Our readings only briefly describing surrealism and my previous understanding of surrealist cinema being David Lynch wholly unprepared me for Le Sang d'un Poète. I really enjoyed everything we screened this week, but that film absolutely blew me away; it was one of the most fascinating, beautiful things I've watched in so long, and it surprises me how apathetic many of my peers are about it. I found it interesting to compare this film to two specific elements of the readings: in Le Grice the notion of the decline of religion in art and worldview, and the subsequent turn to observation; and in Baldwin the notion of surrealism as a overthrowing authority and reinventing the self.
A common thread throughout this film, that ties in with those notions, was a divine view of the human. The film is bookended by two men, one white and one black, whose beautiful, near-perfect bodies are quite exposed as they take upon godlike tasks. The artist at the beginning finds himself in turmoil; unable to deal with the fact that, through art, he is God. He creates life, albeit unintentionally. To me this scene speaks interestingly about religion, in that there's a skepticism of divinity's intentions or even existence. His race speaks to the flaws in the Western, whitewashed, Christian interpretation of creationism.

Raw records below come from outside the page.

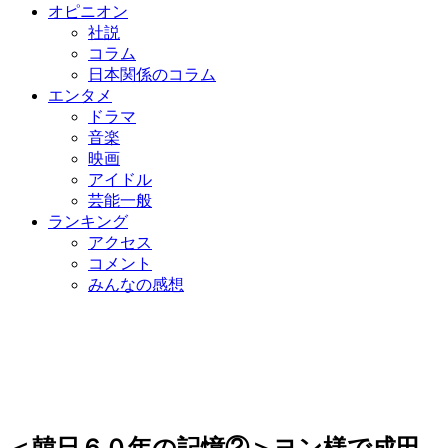
オピニオン
社説
コラム
日本関係のコラム
エンタメ
ドラマ
音楽
映画
アイドル
芸能一般
ランキング
アクセス
コメント
みんなの感想
＜韓日６０年の記憶②＞ヨン様で成田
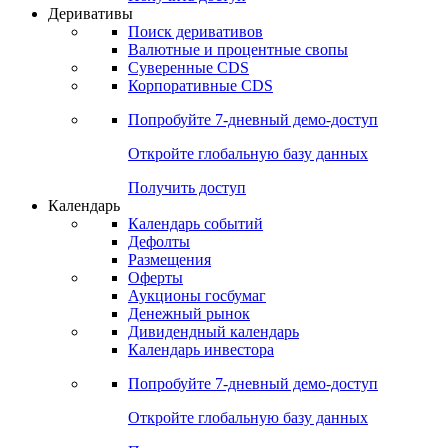
Откройте глобальную базу данных
Получить доступ
Деривативы
Поиск деривативов
Валютные и процентные свопы
Суверенные CDS
Корпоративные CDS
Попробуйте
7-дневный
демо-доступ
Откройте глобальную базу данных
Получить доступ
Календарь
Календарь событий
Дефолты
Размещения
Оферты
Аукционы госбумаг
Денежный рынок
Дивидендный календарь
Календарь инвестора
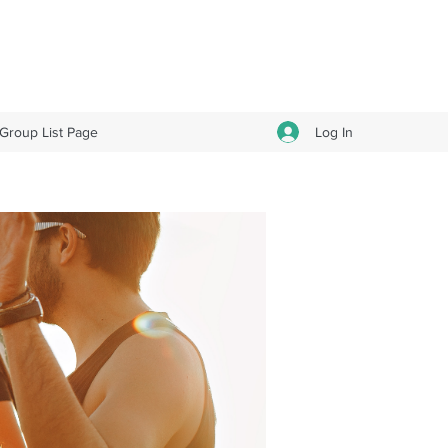
Log In
Group List Page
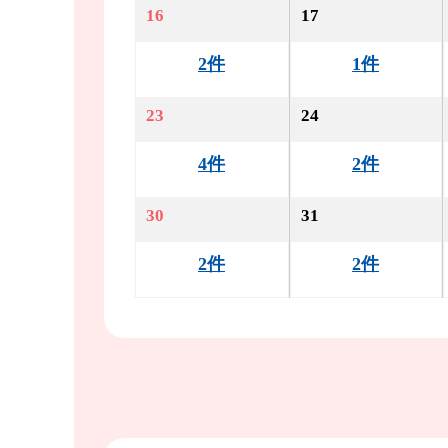
16
17
2件
1件
23
24
4件
2件
30
31
2件
2件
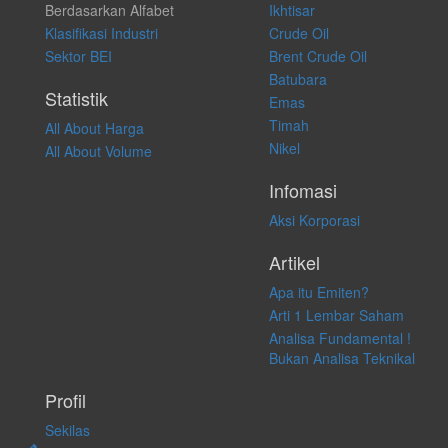
Berdasarkan Alfabet
Ikhtisar
transaksi perdagangan apapun, dan kami tidak bertanggung jawab
atas keputusan investasi yang dilakukan dalam kondisi dan situasi
Klasifikasi Industri
Crude Oil
apapun juga, yang diakibatkan secara langsung maupun tidak
Sektor BEI
Brent Crude Oil
langsung atas konten pada website ini.
Batubara
Statistik
Emas
Timah
All About Harga
Nikel
All About Volume
Infomasi
Aksi Korporasi
Artikel
Apa itu Emiten?
Arti 1 Lembar Saham
Analisa Fundamental !
Bukan Analisa Teknikal
Profil
Sekilas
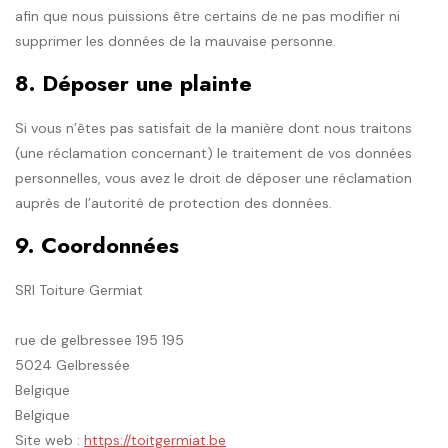
afin que nous puissions être certains de ne pas modifier ni
supprimer les données de la mauvaise personne.
8. Déposer une plainte
Si vous n’êtes pas satisfait de la manière dont nous traitons
(une réclamation concernant) le traitement de vos données
personnelles, vous avez le droit de déposer une réclamation
auprès de l’autorité de protection des données.
9. Coordonnées
SRl Toiture Germiat
rue de gelbressee 195 195
5024 Gelbressée
Belgique
Belgique
Site web :
https://toitgermiat.be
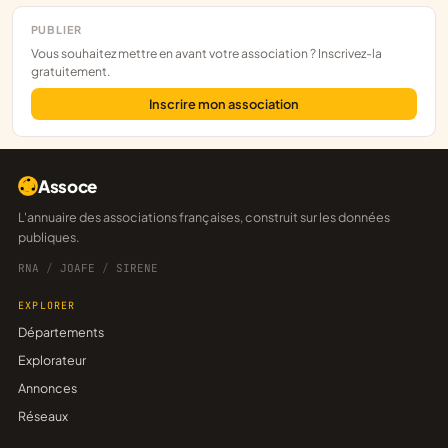
PUBLIER
Vous souhaitez mettre en avant votre association ? Inscrivez-la
gratuitement.
Inscrire mon association
Assoce
L'annuaire des associations françaises, construit sur les données
publiques.
RNA
/
JOAFE
/
SIRENE
EXPLORER
Départements
Explorateur
Annonces
Réseaux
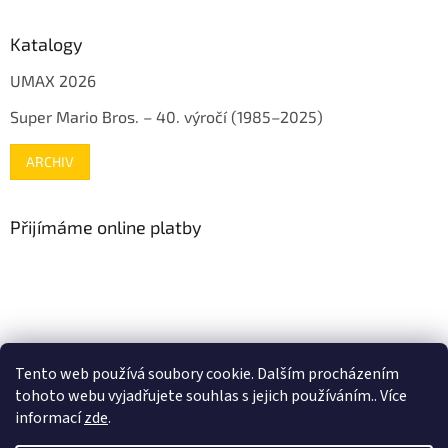
Katalogy
UMAX 2026
Super Mario Bros. – 40. výročí (1985–2025)
ARCHIV
Přijímáme online platby
www.mojenintendo.cz
www.boffin.cz
www.autodrahy.cz
Tento web používá soubory cookie. Dalším procházením
www.fleg.cz
tohoto webu vyjadřujete souhlas s jejich používáním.. Více
informací
zde
.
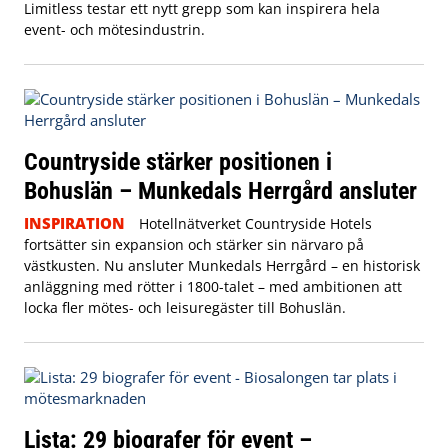
Limitless testar ett nytt grepp som kan inspirera hela
event- och mötesindustrin.
Countryside stärker positionen i
Bohuslän – Munkedals Herrgård ansluter
INSPIRATION
Hotellnätverket Countryside Hotels
fortsätter sin expansion och stärker sin närvaro på
västkusten. Nu ansluter Munkedals Herrgård – en historisk
anläggning med rötter i 1800-talet – med ambitionen att
locka fler mötes- och leisuregäster till Bohuslän.
Lista: 29 biografer för event –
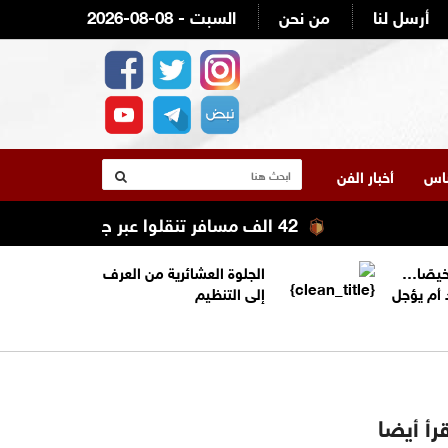
أرسل لنا
من نحن
2026-08-08 - السبت
لناس
أخبار الفن
42 الف مسافر تنقلوا عبر جسر الملك حسين الأسبوع الماضي
خيصًا…
الجلوة العشائرية من العرف
 أم يؤجل
إلى التنظيم
رأ أيضا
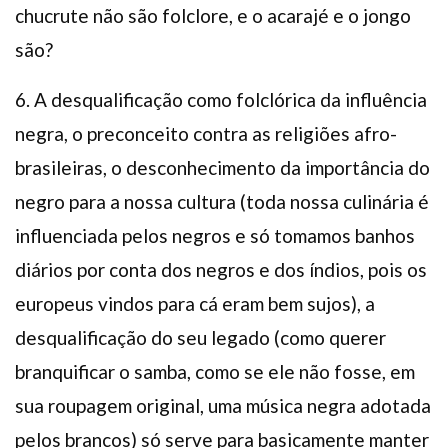
chucrute não são folclore, e o acarajé e o jongo
são?
6. A desqualificação como folclórica da influência
negra, o preconceito contra as religiões afro-
brasileiras, o desconhecimento da importância do
negro para a nossa cultura (toda nossa culinária é
influenciada pelos negros e só tomamos banhos
diários por conta dos negros e dos índios, pois os
europeus vindos para cá eram bem sujos), a
desqualificação do seu legado (como querer
branquificar o samba, como se ele não fosse, em
sua roupagem original, uma música negra adotada
pelos brancos) só serve para basicamente manter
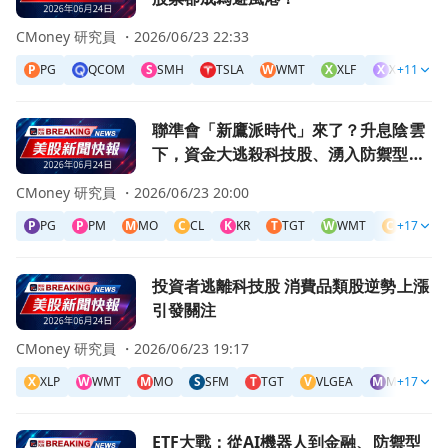
CMoney 研究員 ・
2026/06/23 22:33
P
PG
QCOM
S
SMH
TSLA
W
WMT
X
XLF
X
XLK
+11
X
X
前往聯準會「新鷹派時代」來了？升息陰雲下，資金大逃殺科
聯準會「新鷹派時代」來了？升息陰雲
下，資金大逃殺科技股、湧入防禦型與
醫療創新標的
CMoney 研究員 ・
2026/06/23 20:00
P
PG
P
PM
M
MO
C
CL
K
KR
T
TGT
W
WMT
C
+17
CAG
前往投資者逃離科技股 消費品類股逆勢上漲引發關注頁面
投資者逃離科技股 消費品類股逆勢上漲
引發關注
CMoney 研究員 ・
2026/06/23 19:17
X
XLP
W
WMT
M
MO
S
SFM
T
TGT
V
VLGEA
M
MZTI
+17
N
前往ETF大戰：從AI機器人到金融、防禦型消費 2026年主
ETF大戰：從AI機器人到金融、防禦型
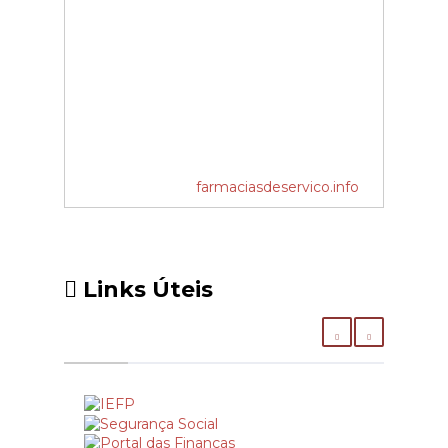
farmaciasdeservico.info
Links Úteis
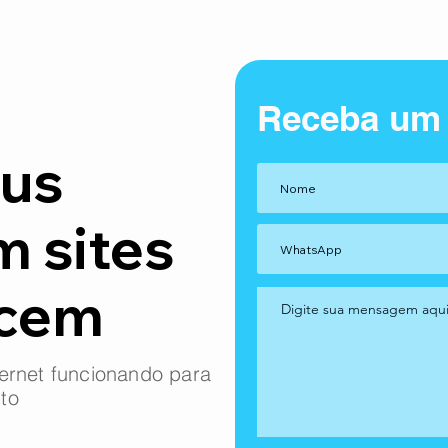
Receba um
us
m sites
ncem
ernet funcionando para
to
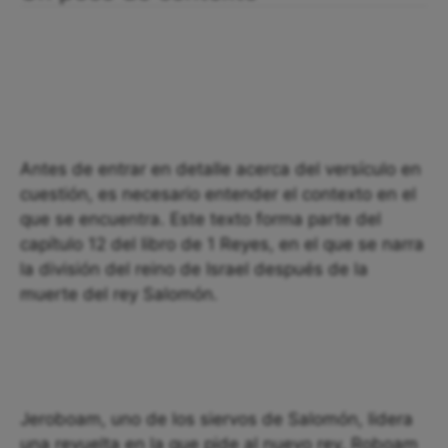
Antes de entrar en detalle acerca del versículo en
cuestión, es necesario entender el contexto en el
que se encuentra. Este texto forma parte del
capítulo 12 del libro de 1 Reyes, en el que se narra
la división del reino de Israel después de la
muerte del rey Salomón.
Jeroboam, uno de los siervos de Salomón, lidera
una revuelta en la que pide al nuevo rey, Roboam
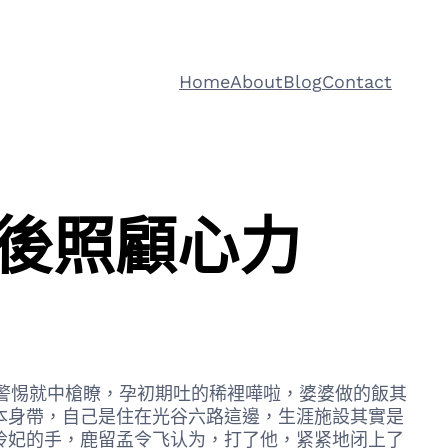
Home
About
Blog
Contact
後照顧心力
警惕就中槍瞭，孕初期吐的稀裡嘩啦，婆婆做的飯其
本身帶，自己是住在光谷六路這邊，生涯施設其實是
玲妃的手，鹿留孟令飞认为，打了他，紧紧地闭上了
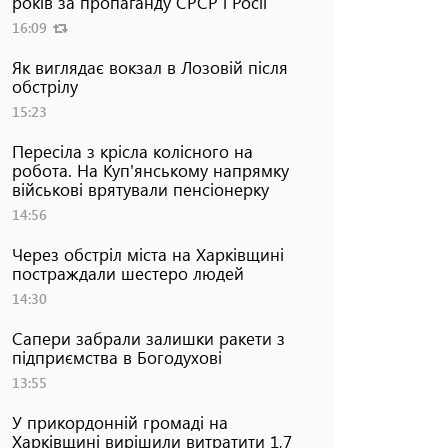
років за пропаганду СРСР і Росії
16:09
Як виглядає вокзал в Лозовій після
обстрілу
15:23
Пересіла з крісла колісного на
робота. На Куп'янському напрямку
військові врятували пенсіонерку
14:56
Через обстріл міста на Харківщині
постраждали шестеро людей
14:30
Сапери забрали залишки ракети з
підприємства в Богодухові
13:55
У прикордонній громаді на
Харківщині вирішили витратити 1,7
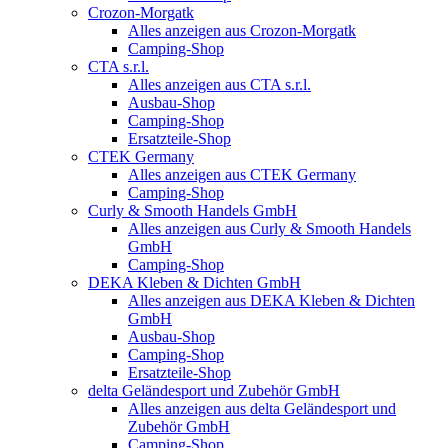
Crozon-Morgatk
Alles anzeigen aus Crozon-Morgatk
Camping-Shop
CTA s.r.l.
Alles anzeigen aus CTA s.r.l.
Ausbau-Shop
Camping-Shop
Ersatzteile-Shop
CTEK Germany
Alles anzeigen aus CTEK Germany
Camping-Shop
Curly & Smooth Handels GmbH
Alles anzeigen aus Curly & Smooth Handels
GmbH
Camping-Shop
DEKA Kleben & Dichten GmbH
Alles anzeigen aus DEKA Kleben & Dichten
GmbH
Ausbau-Shop
Camping-Shop
Ersatzteile-Shop
delta Geländesport und Zubehör GmbH
Alles anzeigen aus delta Geländesport und
Zubehör GmbH
Camping-Shop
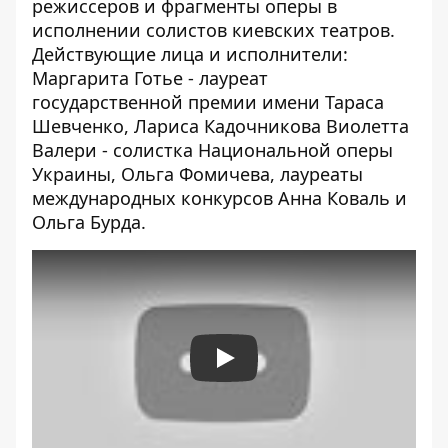
режиссеров и фрагменты оперы в
исполнении солистов киевских театров.
Действующие лица и исполнители:
Маргарита Готье - лауреат
государственной премии имени Тараса
Шевченко, Лариса Кадочникова Виолетта
Валери - солистка Национальной оперы
Украины, Ольга Фомичева, лауреаты
международных конкурсов Анна Коваль и
Ольга Бурда.
Play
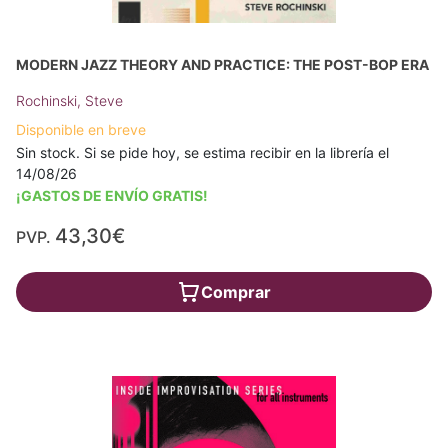
MODERN JAZZ THEORY AND PRACTICE: THE POST-BOP ERA
Rochinski, Steve
Disponible en breve
Sin stock. Si se pide hoy, se estima recibir en la librería el
14/08/26
¡GASTOS DE ENVÍO GRATIS!
43,30€
PVP.
Comprar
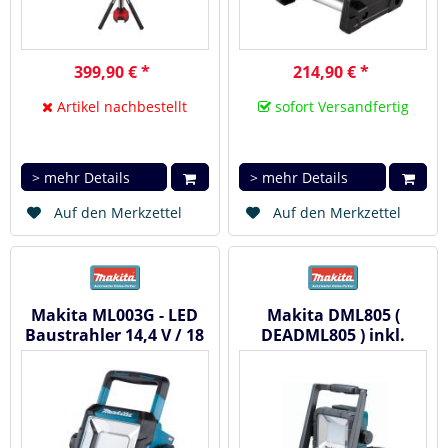
399,90 € *
214,90 € *
Artikel nachbestellt
sofort Versandfertig
> mehr Details
> mehr Details
Auf den Merkzettel
Auf den Merkzettel
Makita ML003G - LED
Makita DML805 (
Baustrahler 14,4 V / 18
DEADML805 ) inkl.
V / 40 V 1.100 Lm
Akku 5,0 Ah +
Ladegerät - LED...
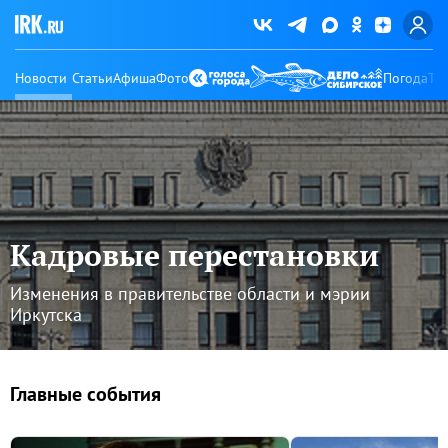
Новости
Статьи
Афиша
Фото
Погода
Ту
Кадровые перестановки
Изменения в правительстве области и мэрии
Иркутска
Главные события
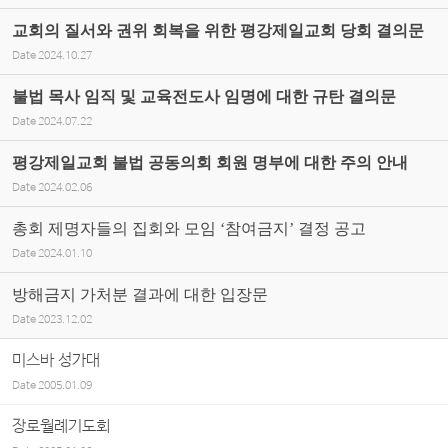
교회의 질서와 권위 회복을 위한 평강제일교회 당회 결의문
Date
2024.10.27
불법 목사 임직 및 교육전도사 임명에 대한 규탄 결의문
Date
2024.07.22
평강제일교회 불법 공동의회 회원 명부에 대한 주의 안내
Date
2024.02.06
총회 제명자들의 집회와 모임 ‘참여금지’ 결정 공고
Date
2024.01.10
방해금지 가처분 결과에 대한 입장문
Date
2023.12.02
미스바 성가대
Date
2005.01.09
장로월례기도회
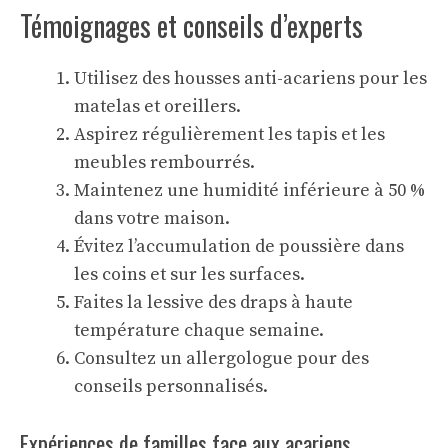
Témoignages et conseils d’experts
Utilisez des housses anti-acariens pour les
matelas et oreillers.
Aspirez régulièrement les tapis et les
meubles rembourrés.
Maintenez une humidité inférieure à 50 %
dans votre maison.
Évitez l’accumulation de poussière dans
les coins et sur les surfaces.
Faites la lessive des draps à haute
température chaque semaine.
Consultez un allergologue pour des
conseils personnalisés.
Expériences de familles face aux acariens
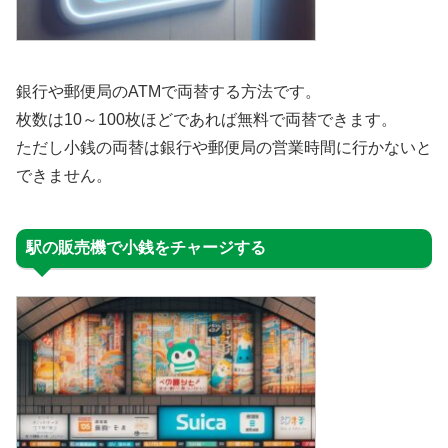
銀行や郵便局のATMで両替する方法です。
枚数は10～100枚ほどであれば無料で両替できます。
ただし小銭の両替は銀行や郵便局の営業時間に行かないと
できません。
駅の販売機で小銭をチャージする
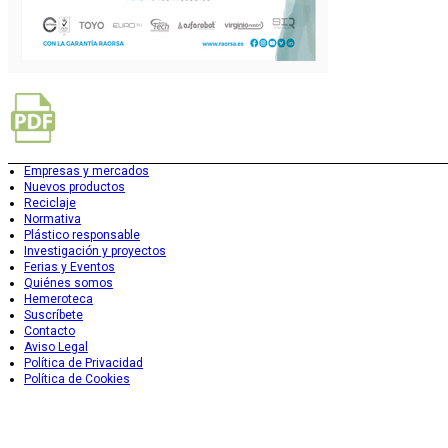
Empresas y mercados
Nuevos productos
Reciclaje
Normativa
Plástico responsable
Investigación y proyectos
Ferias y Eventos
Quiénes somos
Hemeroteca
Suscríbete
Contacto
Aviso Legal
Política de Privacidad
Política de Cookies
Copyright © 2025 | MADE WITH
BY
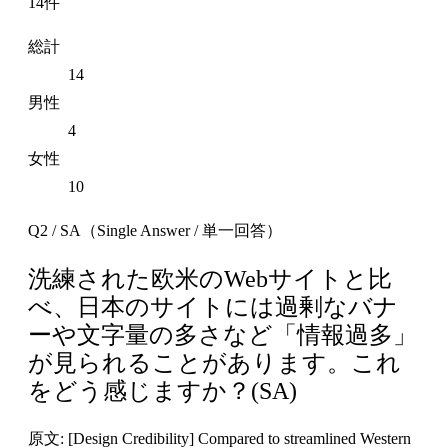
14件
総計
14
男性
4
女性
10
Q2 / SA（Single Answer / 単一回答）
洗練された欧米のWebサイトと比
べ、日本のサイトには過剰なバナ
ーや文字量の多さなど「情報過多」
が見られることがあります。これ
をどう感じますか？(SA)
原文: [Design Credibility] Compared to streamlined Western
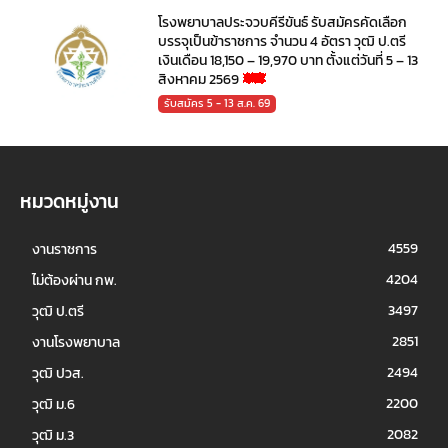
โรงพยาบาลประจวบคีรีขันธ์ รับสมัครคัดเลือก
บรรจุเป็นข้าราชการ จำนวน 4 อัตรา วุฒิ ป.ตรี
เงินเดือน 18,150 – 19,970 บาท ตั้งแต่วันที่ 5 – 13
สิงหาคม 2569
รับสมัคร 5 - 13 ส.ค. 69
หมวดหมู่งาน
4559
งานราชการ
4204
ไม่ต้องผ่าน กพ.
3497
วุฒิ ป.ตรี
2851
งานโรงพยาบาล
2494
วุฒิ ปวส.
2200
วุฒิ ม.6
2082
วุฒิ ม.3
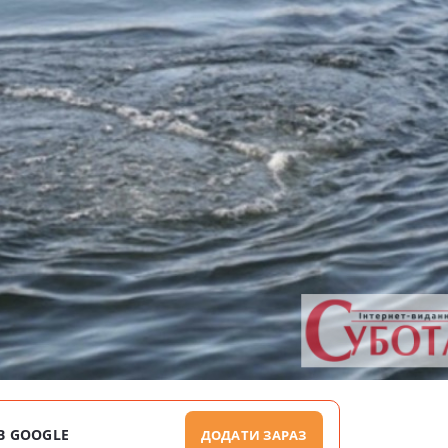
В GOOGLE
ДОДАТИ ЗАРАЗ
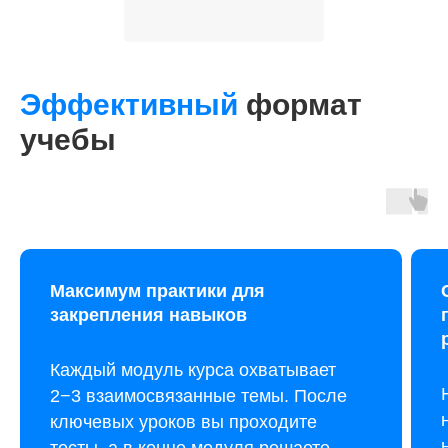
Эффективный
формат
учебы
Максимум практики для
закрепления навыков
Каждый модуль курса охватывает
2−3 взаимосвязанные темы. После
ключевых уроков вы проходите
тесты, а в конце модуля решаете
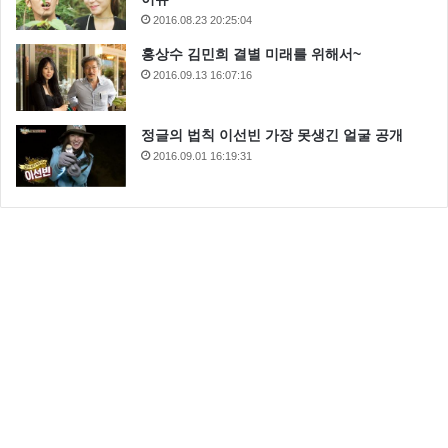
2016.08.23 20:25:04
홍상수 김민희 결별 미래를 위해서~
2016.09.13 16:07:16
정글의 법칙 이선빈 가장 못생긴 얼굴 공개
2016.09.01 16:19:31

Conversely, the black "guardian angel" at the end appears, unnoticed, just to salvage and heal; to absorb the literal negativity of the dead child, and to right the cheating player's wrongs. This speaks of the unexpected, deeply-hidden truths of our fates and morality; salvation exists, but it is not in the form of God, as there is not God; there is only man. Goodness, therefore, cannot exist without violence and destruction, as they are an essential part of humanity.